O Coletivo de Advocacia em Direitos Humanos (CADHu), responsável por conseguir o habeas corpus em 2018, protocolou, nesta quinta (12), uma petição nos autos do HC 143.641, com a análise de 468 decisões monocráticas proferidas por ministros entre fevereiro de 2018 e agosto de 2019 em ações referentes a mulheres presas gestantes ou mães de crianças pequenas.

Em apenas 73 decisões, 15,5% dos casos, mulheres foram liberadas para prisão domiciliar, sendo que 30 foram emitidas pelo próprio relator do caso, ministro Ricardo Lewandowski. Outras 158 decisões negaram seguimento às ações, em decorrência de requisitos formais e 84 decisões indeferiram, liminar ou definitivamente, a aplicação do HC. Dessas, apenas 12 indicaram como motivação a existência de crimes com violência ou grave ameaça, exceção para obter o benefício.

De 170 decisões que analisaram o caso em si e negaram o habeas corpus, apenas 38 fundamentam-se na existência de violência e grave ameaça. Em 17 decisões, aliás, a justificativa de "tráfico na residência" foi utilizado para a negativa, mesmo que isso não seja considerado um critério válido, de acordo com o próprio Supremo. Mais de 5,5 mil mulheres e outras milhares de crianças se beneficiaram da medida até agora.

"É inadmissível que os próprios ministros do Supremo Tribunal Federal deixem de reconhecer a ordem de habeas corpus dada pelo tribunal. Com isso, eles se somam às demais autoridades coatoras que mantém mulheres presas antes da condenação e longe de seus filhos e filhas", afirma Eloísa Machado, professora da FGV Direito SP, coordenadora do centro de pesquisas Supremo em Pauta e uma das autoras do habeas corpus.

Em maio de 2019, as mesmas advogadas entraram com um pedido ao ministro relator, Ricardo Lewandowski, para a adoção de medidas para fortalecer a ordem do habeas corpus coletivo - uma vez que estimava-se em mais de 9 mil o número de mulheres que podiam ser beneficiadas e estavam atrás das grades. A razão é que os juízes nos Estados resistiam a cumprir a ordem do Supremo.

Após a decisão de fevereiro de 2018, o Congresso Nacional trouxe o conteúdo para o Código de Processo Penal (lei nº 13.769, de dezembro 2018), com a vedação da prisão preventiva de mulheres mães ou gestantes. E para a Lei de Execuções Penais, os parlamentares inovaram ao reduzir o tempo necessário para essas mulheres conseguirem a progressão de regime.

Tráfico de drogas

O problema é que alguns tribunais afirmam que o crime de tráfico de drogas, causa da prisão de maioria das mulheres, consistia na tal "situação excepcionalíssima" que impede a aplicação do HC. "Os juízes, que criaram o problema para começar, não têm se responsabilizado pela situação da violação de direitos", explica Natalie Fragoso, advogada do CADHu.

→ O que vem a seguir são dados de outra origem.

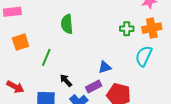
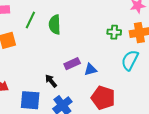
green line: (46, 57) -> (30, 20), moved
purple rectangle: (94, 87) -> (72, 64), moved

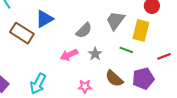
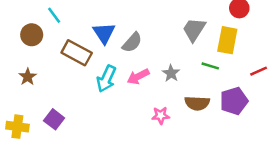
blue triangle: (44, 19) -> (104, 33), turned -30
gray semicircle: (84, 30) -> (132, 42), moved
brown semicircle: (114, 79) -> (197, 103), turned -36
cyan arrow: (38, 84) -> (106, 79), moved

No pedido de habeas corpus feito ao STF, estava citado o caso de Adriana Ancelmo, ex-esposa do ex-governador do Rio de Janeiro Sérgio Cabral, para fortalecer a demanda. Acusada de corrupção e lavagem de dinheiro na época, ela havia sido solta após a defesa argumentar que um de seus filhos tinha 11 anos de idade.

Mulheres ricas acusadas de crimes dificilmente permanecem presas provisoriamente. Já as mães pobres são encarceradas e seus filhos duplamente prejudicados - pela falta da mãe e pela ausência de acolhimento fora do cárcere devido à ausência de políticas públicas. A decisão do Supremo ajudou às mulheres pobres, com mais dificuldade de acesso à Justiça, a levar a demanda da liberdade provisória ou prisão domiciliar à Suprema Corte.

A prisão provisória é usada de forma indiscriminada no Brasil, transformando algo que deveria ser exceção em uma regra. Órgãos internacionais de proteção de direitos humanos já recomendaram ao país - e inclusive ao Judiciário brasileiro - que aplique esse tipo de prisão apenas de forma excepcional.